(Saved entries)
◆ ◆ ◆
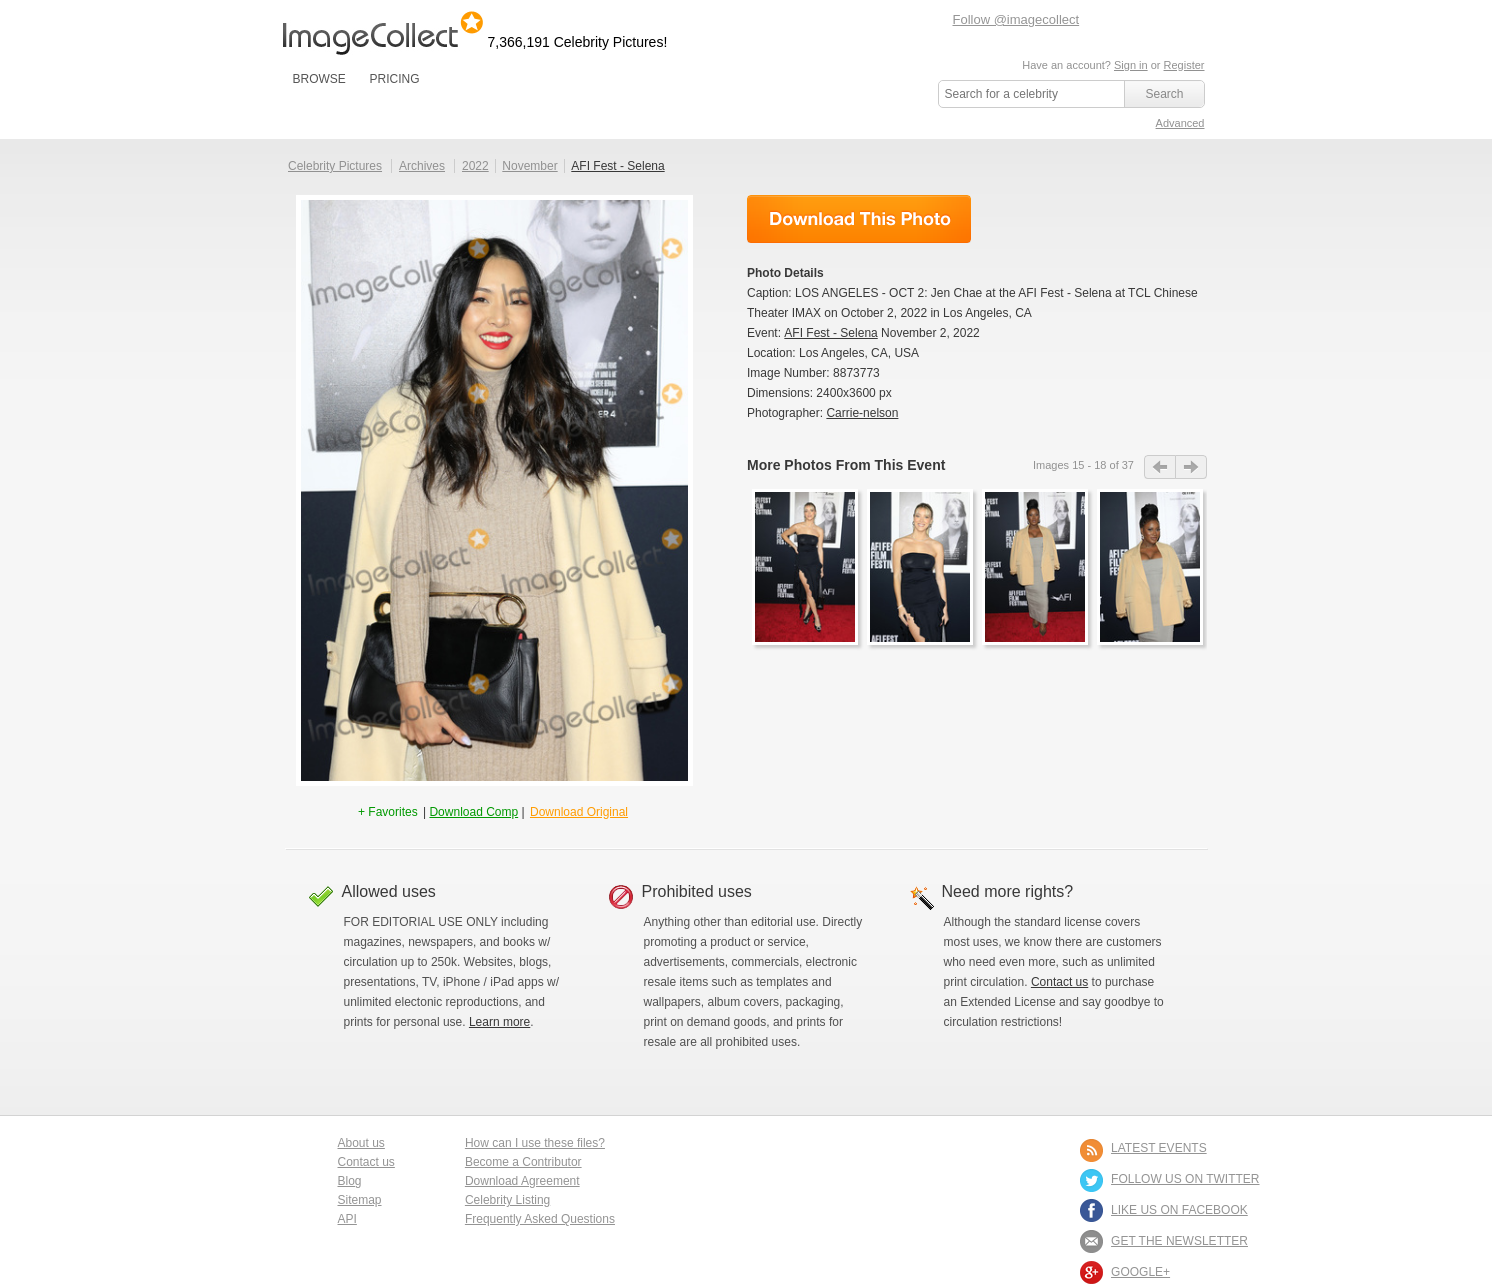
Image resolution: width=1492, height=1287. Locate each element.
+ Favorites (389, 812)
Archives (422, 166)
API (347, 1219)
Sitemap (360, 1200)
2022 (475, 166)
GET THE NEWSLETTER (1179, 1241)
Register (1184, 65)
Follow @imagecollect (1016, 19)
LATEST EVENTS (1159, 1148)
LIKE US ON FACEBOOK (1179, 1210)
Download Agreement (522, 1181)
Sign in (1131, 65)
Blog (350, 1181)
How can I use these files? (535, 1143)
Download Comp (473, 812)
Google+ (1140, 1272)
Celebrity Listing (507, 1200)
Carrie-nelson (862, 413)
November (529, 166)
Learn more (499, 1022)
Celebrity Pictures (335, 166)
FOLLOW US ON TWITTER (1185, 1179)
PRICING (394, 79)
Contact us (1059, 982)
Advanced (1180, 123)
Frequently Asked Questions (540, 1219)
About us (361, 1143)
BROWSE (319, 79)
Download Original (579, 812)
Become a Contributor (523, 1162)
◆ ◆ ◆
Lines with "Download" in them are what the answer must contain; copy each from the records above.

** Response to this task **
Download Agreement (522, 1181)
Download Comp (473, 812)
Download Original (579, 812)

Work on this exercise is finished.